▸ **Activity**:
Skip the pictures, and retype the data below in full, exactly.

▸ **Data**:
____

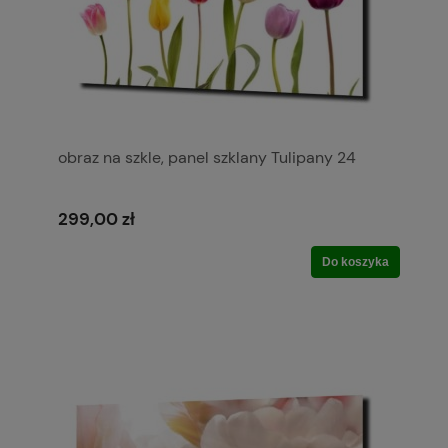
obraz na szkle, panel szklany Tulipany 24
299,00 zł
Do koszyka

____

▸ **Exercise answer**:
obraz na szkle, panel szklany Tulipany 24
299,00 zł
Do koszyka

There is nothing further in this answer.